Julia Eliade se sentó en la mesita del Café Select, sacó la libreta y el bolígrafo, le dio el primer sorbo al coñac y, de ese modo, sola y brillante, inauguró su nueva etapa como periodista independiente, libre de nóminas, de jefecillos y de horarios siniestros. Se lo pensó mucho antes de escribir las primeras palabras como periodista de verdad, como los de antes. Pensó en Julio Camba y en Chaves Nogales.
Y pensó, pero menos, en su antiguo novio, Borcescu, cuya muerte extraña y tan prematura la empujó a emigrar. Fue Borcescu quien le pronosticó un futuro espléndido en el periodismo auténtico. Quizás solo lo dijo para seducirla, pero aun así le cambió la vida. ¡Ay, Borcescu y tus tristes poemas!, se dijo Julia.
Pocos días atrás había dado con el asunto de su primer artículo: una tarotista del Besòs le juró que podía comunicarse con los muertos, y que la invitaba a una de sus sesiones para demostrárselo. La mujer la esperaba dentro de dos horas en su consulta, un pisito de la calle Cristóbal de Moura. Julia quería llegar allí con algunas páginas escritas, algo como un guion previo. Se había documentado sobre el espiritismo y la mediumnidad, y al tercer trago de coñac dio con el primer párrafo: «Alguien me cuenta que los vivos pueden hablar con los muertos, pero yo me pregunto si los vivos son capaces de hablar con los vivos…».
Cuando levantó la mirada para consultar el reloj antiguo tras la cabezota exangüe del camarero, lívido como un enfermo terminal, se topó con otra mirada: la de un viejecito de nariz rosada y ojos chispeantes que la contemplaba de frente y sin pestañear.
—Señorita —le dijo el hombrecillo—, creo que no había visto a una mujer más bella que usted desde que salí de Bucarest, ciudad en la que todas las mujeres son bellísimas. Y le diré, si me lo permite, que anda usted muy equivocada: yo estoy muerto y estoy hablando con usted, aunque quizás no me recuerda. Soy tu padre, Julia.
Julia dio un brinco y su bolígrafo describió una parábola larguísima. El camarero pálido levantó una ceja y luego la devolvió a su lugar. Era la hora de irse para la cita con la médium.
Le costó trabajo dar con la dirección: la distribución de los pequeños bloques herrumbrosos en Cristóbal de Moura, cuyas paredes parecen tomadas por la lepra, es caprichosa y absurda. Pero al fin se plantó ante la puerta de lo que debía ser un cuchitril, a juzgar por las medidas tan exiguas del edificio.
Subió por las escaleras estrechas sorteando vómitos, jeringuillas y bolsas hediondas hasta llegar al tercero. No tuvo que llamar: la puerta estaba entornada y una voz aflautada la invitó a pasar. En el recibidor ardían unas brasas humeantes. Quizás ya no se sorprendió cuando se encontró andando por un pasillo enorme, abovedado y litúrgico, tan magnífico como la nave central de una basílica gótica. El techo era el paladar de un gato gigantesco, húmedo y cálido.

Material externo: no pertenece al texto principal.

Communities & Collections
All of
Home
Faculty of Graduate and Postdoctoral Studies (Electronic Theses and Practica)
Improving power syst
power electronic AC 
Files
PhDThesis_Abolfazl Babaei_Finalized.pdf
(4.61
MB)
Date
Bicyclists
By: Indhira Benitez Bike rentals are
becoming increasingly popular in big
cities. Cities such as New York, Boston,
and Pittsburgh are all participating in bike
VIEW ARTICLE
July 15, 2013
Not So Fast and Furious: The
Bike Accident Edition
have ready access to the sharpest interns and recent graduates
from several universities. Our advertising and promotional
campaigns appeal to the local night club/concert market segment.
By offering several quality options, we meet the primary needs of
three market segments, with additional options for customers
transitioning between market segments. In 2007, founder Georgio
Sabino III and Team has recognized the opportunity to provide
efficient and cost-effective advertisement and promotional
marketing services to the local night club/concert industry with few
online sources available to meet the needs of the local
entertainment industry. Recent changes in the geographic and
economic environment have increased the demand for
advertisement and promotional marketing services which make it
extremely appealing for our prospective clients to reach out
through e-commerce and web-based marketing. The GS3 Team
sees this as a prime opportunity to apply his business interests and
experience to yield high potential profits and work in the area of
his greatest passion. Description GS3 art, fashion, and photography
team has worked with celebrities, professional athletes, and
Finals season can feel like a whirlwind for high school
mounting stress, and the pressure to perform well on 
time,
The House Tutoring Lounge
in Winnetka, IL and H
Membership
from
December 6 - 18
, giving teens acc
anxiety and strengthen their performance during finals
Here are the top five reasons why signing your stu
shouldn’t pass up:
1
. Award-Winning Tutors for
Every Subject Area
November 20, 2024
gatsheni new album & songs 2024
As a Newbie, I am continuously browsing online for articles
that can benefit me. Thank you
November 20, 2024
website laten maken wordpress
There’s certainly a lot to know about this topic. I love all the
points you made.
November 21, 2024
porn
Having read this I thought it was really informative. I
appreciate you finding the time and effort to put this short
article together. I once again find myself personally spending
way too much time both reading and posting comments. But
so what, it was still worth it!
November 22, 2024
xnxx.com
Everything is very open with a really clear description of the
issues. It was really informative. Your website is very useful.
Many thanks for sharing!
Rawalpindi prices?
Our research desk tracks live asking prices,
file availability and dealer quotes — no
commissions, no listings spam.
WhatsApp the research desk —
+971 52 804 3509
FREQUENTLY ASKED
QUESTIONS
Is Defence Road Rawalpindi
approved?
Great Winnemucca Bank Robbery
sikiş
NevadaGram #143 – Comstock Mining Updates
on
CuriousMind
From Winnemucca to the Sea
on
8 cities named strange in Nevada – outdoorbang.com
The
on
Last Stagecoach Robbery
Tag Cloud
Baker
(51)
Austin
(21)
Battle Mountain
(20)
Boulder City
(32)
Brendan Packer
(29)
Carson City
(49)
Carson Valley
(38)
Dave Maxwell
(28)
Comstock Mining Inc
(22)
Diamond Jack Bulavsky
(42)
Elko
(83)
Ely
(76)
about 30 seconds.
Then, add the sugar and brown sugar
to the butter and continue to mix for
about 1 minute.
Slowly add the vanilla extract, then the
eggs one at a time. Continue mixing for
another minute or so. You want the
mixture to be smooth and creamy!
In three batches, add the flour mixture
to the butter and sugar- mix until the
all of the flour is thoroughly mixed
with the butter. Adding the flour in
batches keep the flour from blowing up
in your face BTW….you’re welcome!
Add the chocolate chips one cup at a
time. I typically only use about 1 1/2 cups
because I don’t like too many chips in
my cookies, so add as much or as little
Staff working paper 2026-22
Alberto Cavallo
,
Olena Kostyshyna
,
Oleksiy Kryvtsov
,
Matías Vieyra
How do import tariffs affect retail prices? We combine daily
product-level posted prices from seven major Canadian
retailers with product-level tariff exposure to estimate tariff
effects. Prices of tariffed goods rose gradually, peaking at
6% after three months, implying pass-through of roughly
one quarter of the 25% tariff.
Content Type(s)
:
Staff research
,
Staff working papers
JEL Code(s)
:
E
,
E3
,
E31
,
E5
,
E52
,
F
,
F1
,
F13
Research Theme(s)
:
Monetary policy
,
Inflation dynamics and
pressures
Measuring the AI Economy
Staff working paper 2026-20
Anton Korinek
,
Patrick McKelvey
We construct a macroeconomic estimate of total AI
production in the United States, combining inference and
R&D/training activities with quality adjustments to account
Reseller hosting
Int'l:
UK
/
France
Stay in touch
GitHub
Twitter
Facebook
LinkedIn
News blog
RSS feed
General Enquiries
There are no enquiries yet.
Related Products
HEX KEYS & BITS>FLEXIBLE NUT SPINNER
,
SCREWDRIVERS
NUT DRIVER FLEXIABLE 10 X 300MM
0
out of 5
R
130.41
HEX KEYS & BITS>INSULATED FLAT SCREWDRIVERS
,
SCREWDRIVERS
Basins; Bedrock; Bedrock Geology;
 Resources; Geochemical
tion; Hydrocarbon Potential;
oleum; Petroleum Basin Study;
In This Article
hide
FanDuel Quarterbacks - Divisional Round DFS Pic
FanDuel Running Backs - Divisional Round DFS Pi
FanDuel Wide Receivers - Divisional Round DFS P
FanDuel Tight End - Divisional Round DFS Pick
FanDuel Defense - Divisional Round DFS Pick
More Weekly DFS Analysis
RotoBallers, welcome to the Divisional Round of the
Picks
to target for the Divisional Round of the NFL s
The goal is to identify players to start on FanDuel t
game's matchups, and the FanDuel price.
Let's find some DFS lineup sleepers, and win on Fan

Julia hizo el ademán de agarrar de nuevo la libreta para tomar nota de esa anomalía en las dimensiones, segura de estar bajo el efecto de alguna droga inhalada en el humo de la entrada. Vaya estratagema tan lastimosa, se dijo.
La mujer estaba sentada al fondo de un salón marmolado, en una butaca principesca de terciopelo rojo y carcoma en sus molduras doradas. Unas manos leñosas acariciaban la bola de cristal, aunque Julia no tardó nada en darse cuenta: no era ninguna bola de cristal. Era la cabeza de su padre convertida en cuarzo, y de su boca salía una lengua ululante que se metió entre sus piernas, buscando su vagina, mientras le gritaba:
—Yo estoy vivo, estúpida. Yo maté al imbécil de tu novio Borcescu. Y luego a ti, pequeña harpía chismosa, chivata. Estás decapitada, Julia, acuérdate, estáis decapitados los dos. Tengo la fuerza de un Hércules dacio, acuérdate.
Y entonces, por fin, Julia Esanu comprendió que todo encaja, que todo es coherente y bueno. Cuando se marchaba del piso de la médium echó su libreta a las brasas y regresó a la calle Stefan cel Mare, de donde no había salido nunca. Eso la tranquilizó y así anduvo por la Bucarest nocturna, en paz para siempre.